Black Student Union Takes a Stand

“Courage is the most important virtue because without it, we cannot enact any of the other virtues,” RaeVen Ridgell said, current Black Student Union (BSU) president. That is what BSU is all about; standing up and breaking the silence for what people believe in.

Before IUPUI was a college, this area was home to an African American community. The community was moved out for the groundbreaking of this college and the classrooms students sit in every day. BSU has been pushing to get their sense of community back for almost half a century.

Ridgell is a political science major and says there are next to no black students in her class. The curriculum doesn’t involve learning from African Americans’ past endeavors. She questions how she is supposed to relate to Aristotle and other historical figures when she has no similarities and shares no common struggles with them.

Currently, the BSU has some short-term and intermediate goals they are striving for. This includes better communication via social media to get the BSU word out and for more members to join. More cultural competence courses, diversity in the curriculum, and more black faculty in the departments.

The overall long-term goal of the BSU is to build a Black Cultural Center. Why is the Multicultural Center (MC) not good enough when there is a black director? Firstly, the MC is home to LGBTQ, Asian Student Union, African Student Association, Filipino Student Association, Latino Student Association, Native American Student Alliance as well as Black Student Union. Khalilah Shabazz is African American and is the director for all of those different organizations, but BSU wants a director that is only concerned with their organization and not the whole Multicultural Center.

There are 2,920 African American students enrolled at IUPUI, with a four-year graduation rate under 25 percent.

“We are asking for a cultural center not to segregate but as a place where we can experience a sense of belonging, seeing that in my particular major I don’t study works by African Americans,” Ridgell said. “To progress, we are seeking space to talk, grieve, renew our spirits because of the overwhelming loss felt in our community due to gun violence and police brutality because whether or not you agree, being Black in America requires a mask that forces us to step beyond our pride and sense of self-worth for the sake of America’s comfort.”

When the BSU first went to the Chancellor Paydar and asked for a cultural center, they were turned away. The argument was that if there was one organization that got their own cultural center, then the school would have to give one to all of the organizations. They have another meeting next week, where the board will come back with strategic plans including budget, space, and resources allocated for the cultural center.

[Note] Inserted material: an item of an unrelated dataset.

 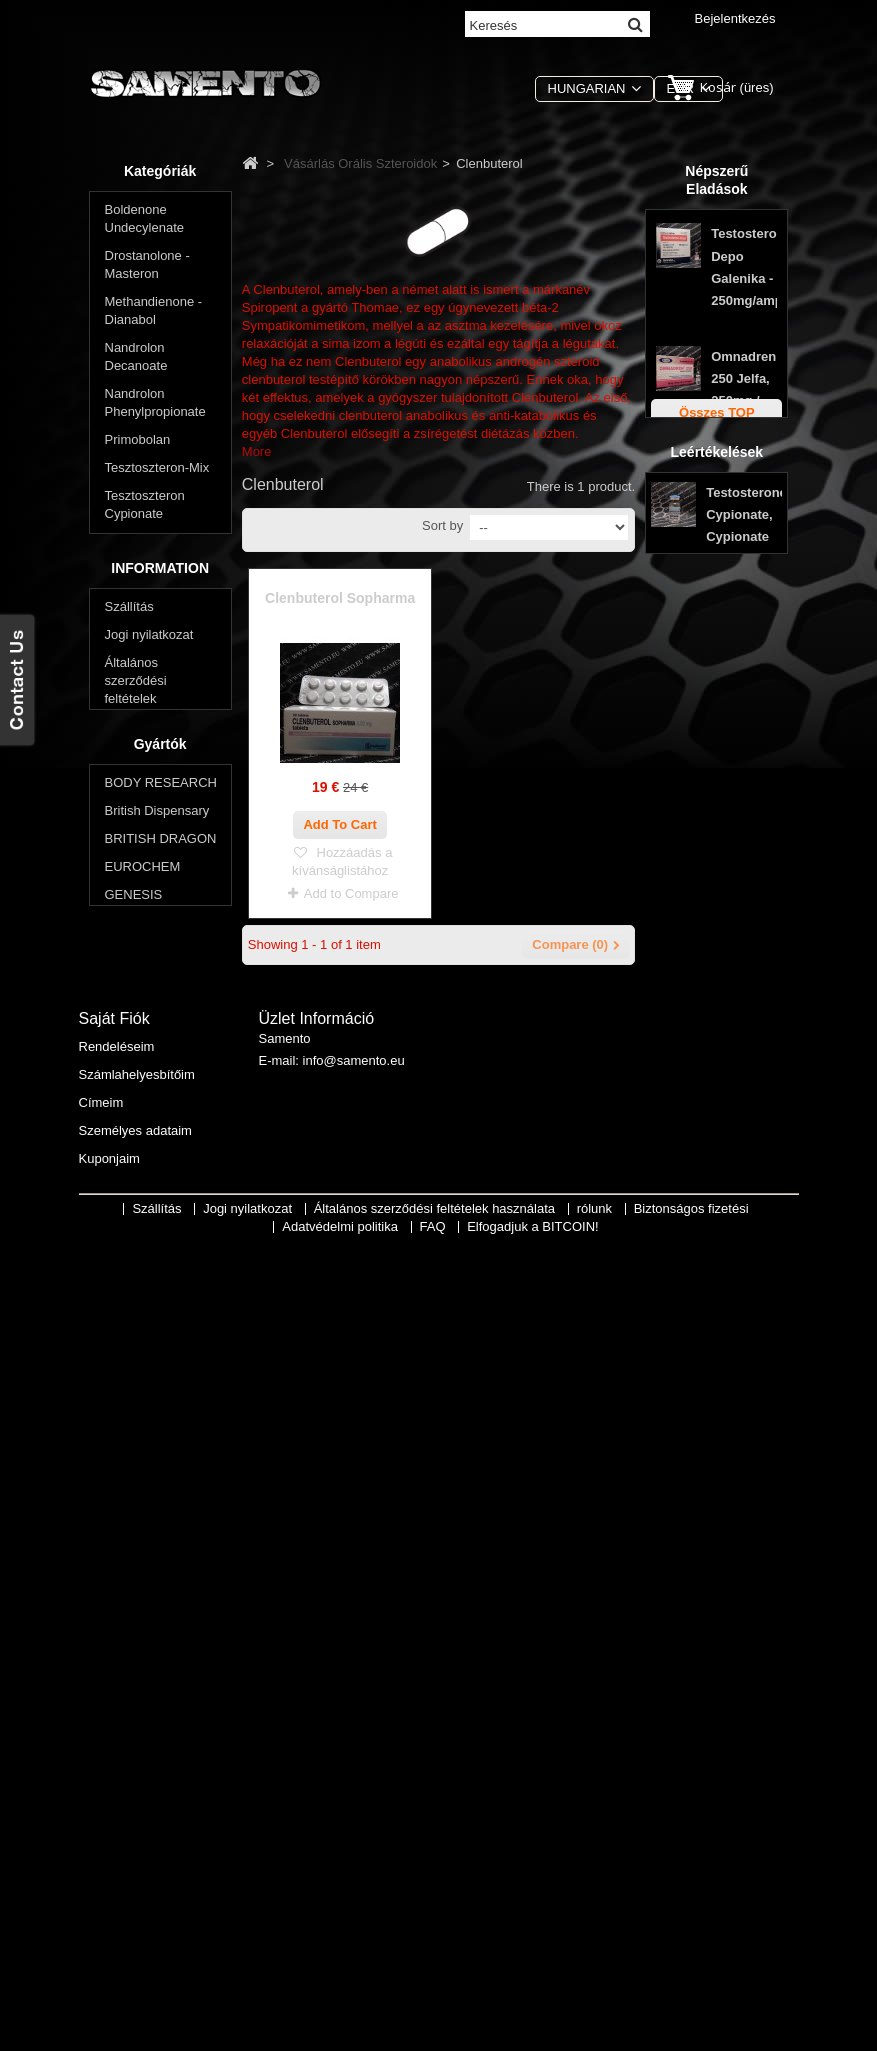 What do you see at coordinates (135, 1633) in the screenshot?
I see `MAX PRO` at bounding box center [135, 1633].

Their hope is that with this plan the Chancellor will have no option but to grant it.

While there are almost three thousand African American students on IUPUI's campus, the BSU needs more members. The more students join the BSU the more likely Chancellor Paydar will grant members their own cultural center. Members only pay $15 for a year, or $20 for a semester, to become voting members. This includes benefits like a skating party and access to discounted events.

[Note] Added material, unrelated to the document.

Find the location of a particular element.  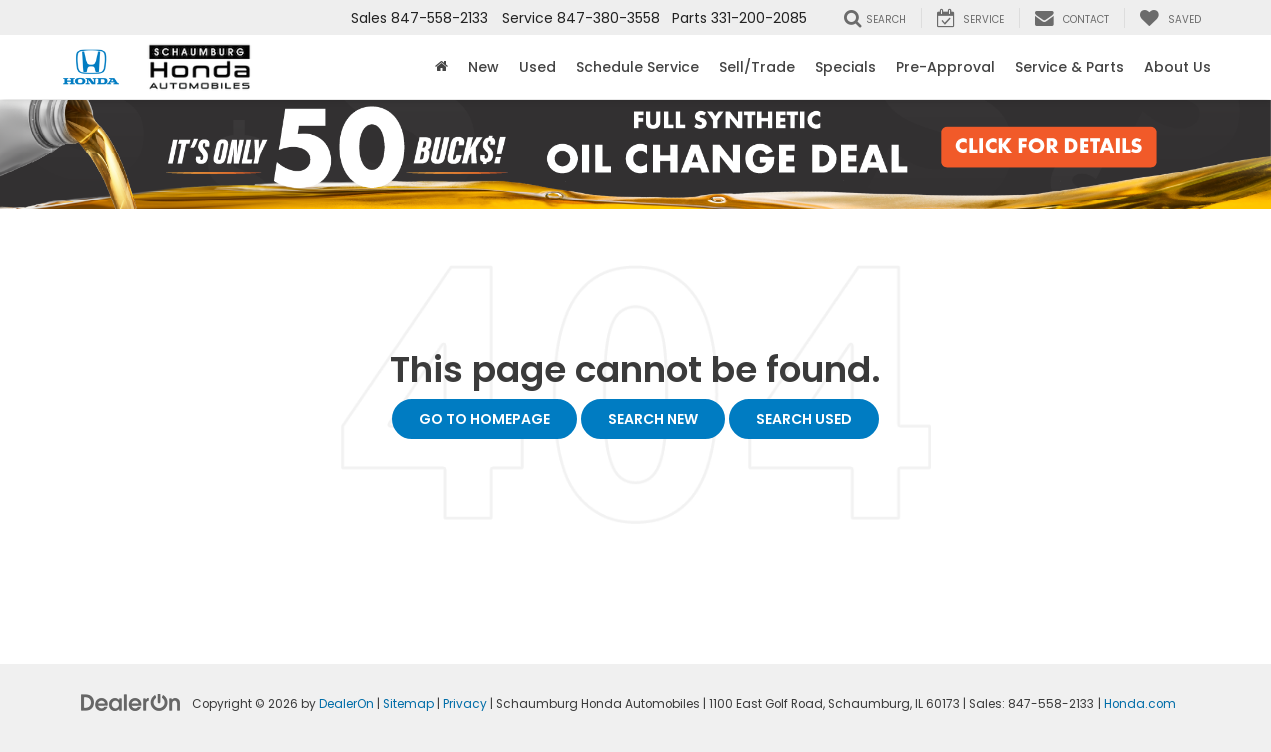 Privacy is located at coordinates (465, 704).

A Black Cultural Center wouldn’t just be for the black community to get their sense of identity back. It would be for students of any race to get a better understanding of the culture.

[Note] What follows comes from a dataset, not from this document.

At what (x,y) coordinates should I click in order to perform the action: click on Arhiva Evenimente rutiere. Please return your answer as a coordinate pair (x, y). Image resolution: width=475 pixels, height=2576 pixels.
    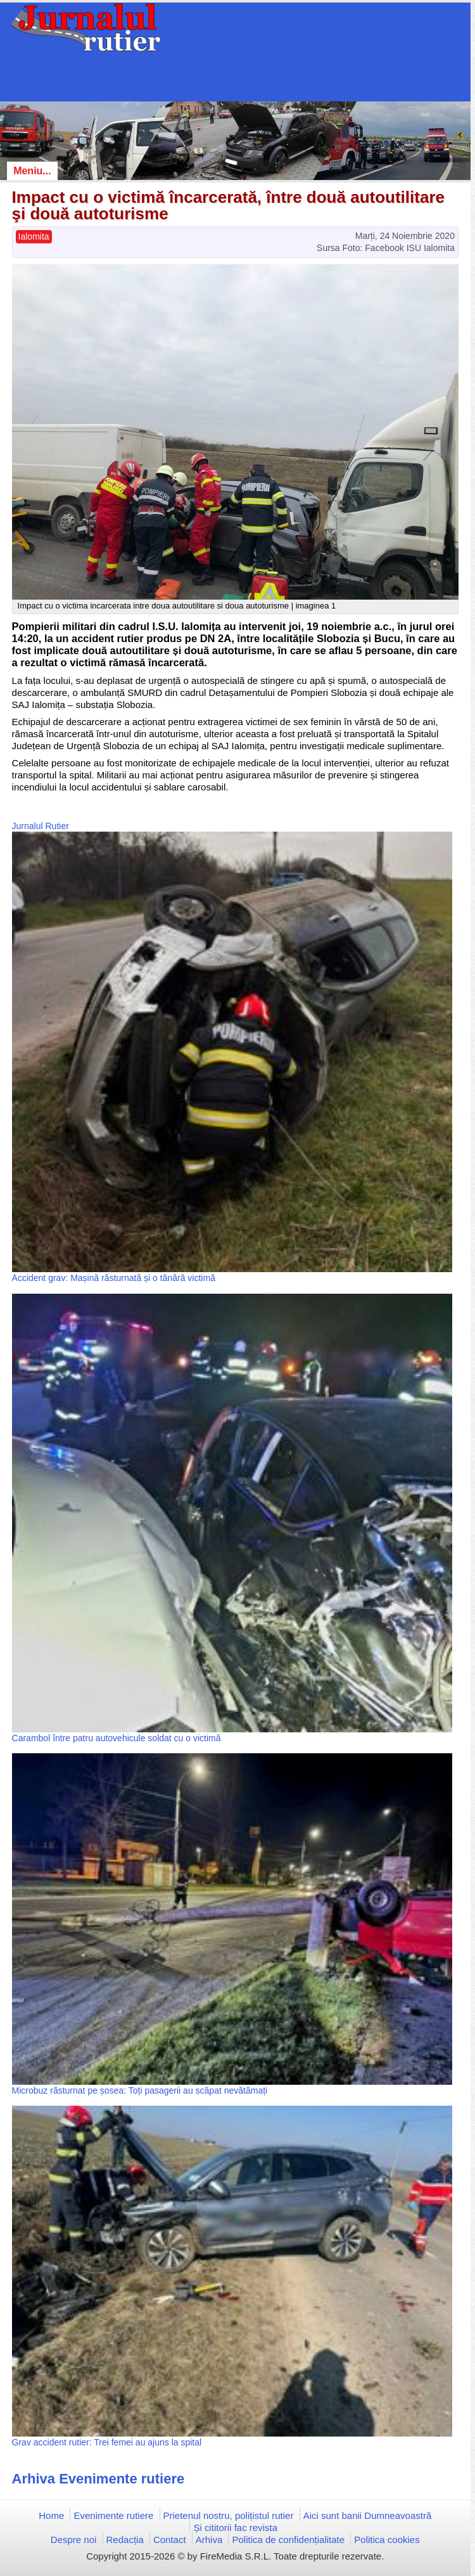     Looking at the image, I should click on (98, 2479).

“We were in a multicultural education class and she [white student] was speaking about black people but kept saying ‘colored.’ I pulled her to the side later and told her that it was a derogatory term and that people do not take kindly to its use. She was very apologetic and thankful for that,” Kasha Hayden, the MLK chair, said.

Members of the current BSU don't view it as pushing for a cultural center for themselves, but rather pushing for the generations ahead them, so black students will have a place to learn and educate themselves on their community and culture. As a result more black students will become educators, lawyers or doctors, and the four-year graduation rate will increase.

“We shall have to repent in this generation not merely for the vitriolic words and actions of the bad people but for the appalling silence of the good people,” Martin Luther King Jr. said.